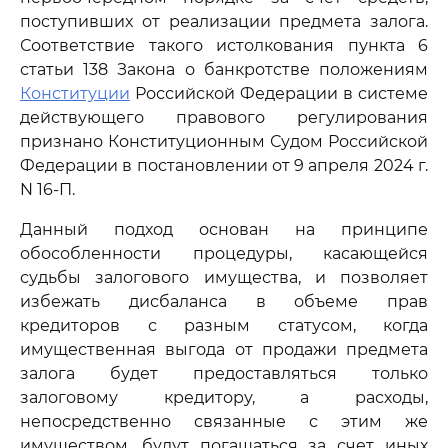
поступивших от реализации предмета залога.
Соответствие такого истолкования пункта 6
статьи 138 Закона о банкротстве положениям
Конституции
Российской Федерации в системе
действующего правового регулирования
признано Конституционным Судом Российской
Федерации в постановлении от 9 апреля 2024 г.
N 16-П.
Данный подход основан на принципе
обособленности процедуры, касающейся
судьбы залогового имущества, и позволяет
избежать дисбаланса в объеме прав
кредиторов с разным статусом, когда
имущественная выгода от продажи предмета
залога будет предоставляться только
залоговому кредитору, а расходы,
непосредственно связанные с этим же
имуществом, будут погашаться за счет иных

.....

Nothing but the lines from the one with "избежать дисбаланса в объеме прав" through the end of the data above should be repeated, each exactly as it stands.

избежать дисбаланса в объеме прав
кредиторов с разным статусом, когда
имущественная выгода от продажи предмета
залога будет предоставляться только
залоговому кредитору, а расходы,
непосредственно связанные с этим же
имуществом, будут погашаться за счет иных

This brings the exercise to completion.